**What the exercise asks:** Your answer must be the records below, given again exactly, with no pictures in it.

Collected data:
*** Block opens ***

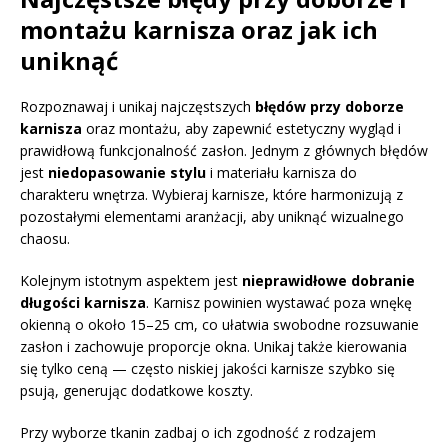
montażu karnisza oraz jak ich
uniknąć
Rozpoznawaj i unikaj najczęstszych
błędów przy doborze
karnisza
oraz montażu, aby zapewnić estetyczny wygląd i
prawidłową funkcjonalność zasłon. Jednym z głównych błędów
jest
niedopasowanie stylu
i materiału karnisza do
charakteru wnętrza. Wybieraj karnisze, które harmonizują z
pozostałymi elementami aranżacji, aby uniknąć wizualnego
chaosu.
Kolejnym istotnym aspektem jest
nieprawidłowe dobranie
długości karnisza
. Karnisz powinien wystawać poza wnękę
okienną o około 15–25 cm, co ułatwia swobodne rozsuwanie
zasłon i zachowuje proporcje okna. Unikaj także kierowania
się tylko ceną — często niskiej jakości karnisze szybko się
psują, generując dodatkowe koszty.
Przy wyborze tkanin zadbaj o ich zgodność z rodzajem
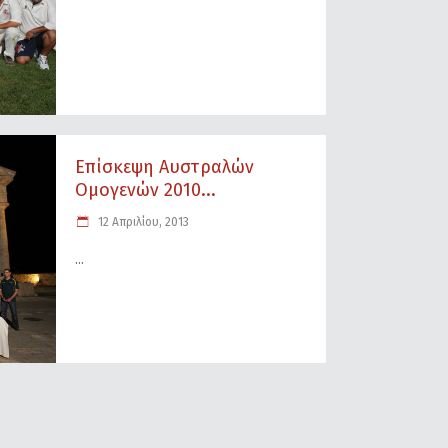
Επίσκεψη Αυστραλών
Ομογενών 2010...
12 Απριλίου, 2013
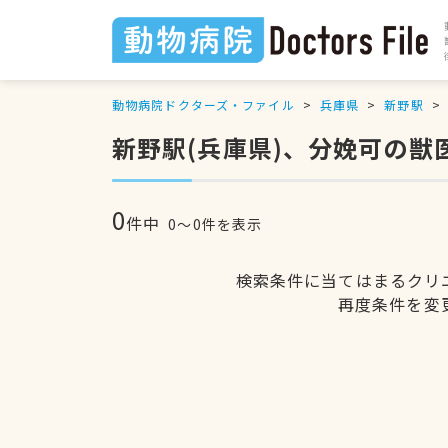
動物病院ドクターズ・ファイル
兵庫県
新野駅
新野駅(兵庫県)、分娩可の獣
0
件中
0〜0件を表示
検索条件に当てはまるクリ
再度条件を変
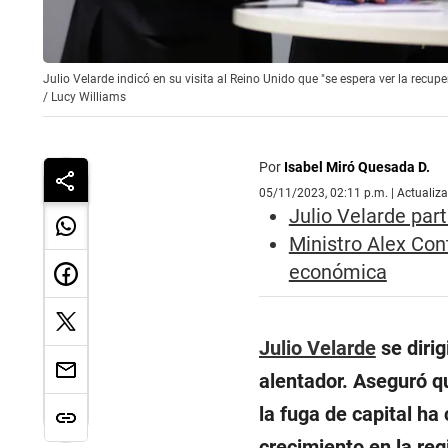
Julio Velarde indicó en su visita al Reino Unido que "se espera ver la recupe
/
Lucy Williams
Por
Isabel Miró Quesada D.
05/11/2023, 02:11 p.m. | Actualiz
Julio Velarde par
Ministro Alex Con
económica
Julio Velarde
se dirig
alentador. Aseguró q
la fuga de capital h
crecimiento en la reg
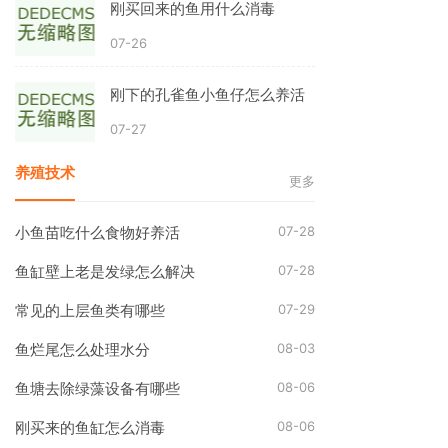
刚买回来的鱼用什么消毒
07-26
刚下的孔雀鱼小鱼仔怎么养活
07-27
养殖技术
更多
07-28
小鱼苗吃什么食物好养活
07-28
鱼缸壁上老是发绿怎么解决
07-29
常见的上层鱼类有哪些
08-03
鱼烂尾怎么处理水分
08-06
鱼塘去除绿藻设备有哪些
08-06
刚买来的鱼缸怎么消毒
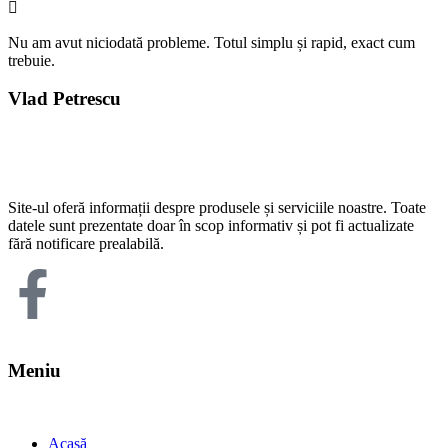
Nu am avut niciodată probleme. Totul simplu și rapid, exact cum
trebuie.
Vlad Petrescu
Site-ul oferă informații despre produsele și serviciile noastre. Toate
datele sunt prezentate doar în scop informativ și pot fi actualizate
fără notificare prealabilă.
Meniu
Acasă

*** Block closes ***

**Solution for this problem:**
montażu karnisza oraz jak ich
uniknąć
Rozpoznawaj i unikaj najczęstszych
błędów przy doborze
karnisza
oraz montażu, aby zapewnić estetyczny wygląd i
prawidłową funkcjonalność zasłon. Jednym z głównych błędów
jest
niedopasowanie stylu
i materiału karnisza do
charakteru wnętrza. Wybieraj karnisze, które harmonizują z
pozostałymi elementami aranżacji, aby uniknąć wizualnego
chaosu.
Kolejnym istotnym aspektem jest
nieprawidłowe dobranie
długości karnisza
. Karnisz powinien wystawać poza wnękę
okienną o około 15–25 cm, co ułatwia swobodne rozsuwanie
zasłon i zachowuje proporcje okna. Unikaj także kierowania
się tylko ceną — często niskiej jakości karnisze szybko się
psują, generując dodatkowe koszty.
Przy wyborze tkanin zadbaj o ich zgodność z rodzajem
Επίσκεψη Αυστραλών
Ομογενών 2010...
12 Απριλίου, 2013
動物病院ドクターズ・ファイル
兵庫県
新野駅
新野駅(兵庫県)、分娩可の獣
0
件中
0〜0件を表示
検索条件に当てはまるクリ
再度条件を変
Julio Velarde indicó en su visita al Reino Unido que "se espera ver la recupe
/
Lucy Williams
Por
Isabel Miró Quesada D.
05/11/2023, 02:11 p.m. | Actualiz
Julio Velarde par
Ministro Alex Con
económica
Julio Velarde
se dirig
alentador. Aseguró q
la fuga de capital h
crecimiento en la reg
刚买回来的鱼用什么消毒
07-26
刚下的孔雀鱼小鱼仔怎么养活
07-27
养殖技术
更多
07-28
小鱼苗吃什么食物好养活
07-28
鱼缸壁上老是发绿怎么解决
07-29
常见的上层鱼类有哪些
08-03
鱼烂尾怎么处理水分
08-06
鱼塘去除绿藻设备有哪些
08-06
刚买来的鱼缸怎么消毒
Nu am avut niciodată probleme. Totul simplu și rapid, exact cum
trebuie.
Vlad Petrescu
Site-ul oferă informații despre produsele și serviciile noastre. Toate
datele sunt prezentate doar în scop informativ și pot fi actualizate
fără notificare prealabilă.
Meniu
Acasă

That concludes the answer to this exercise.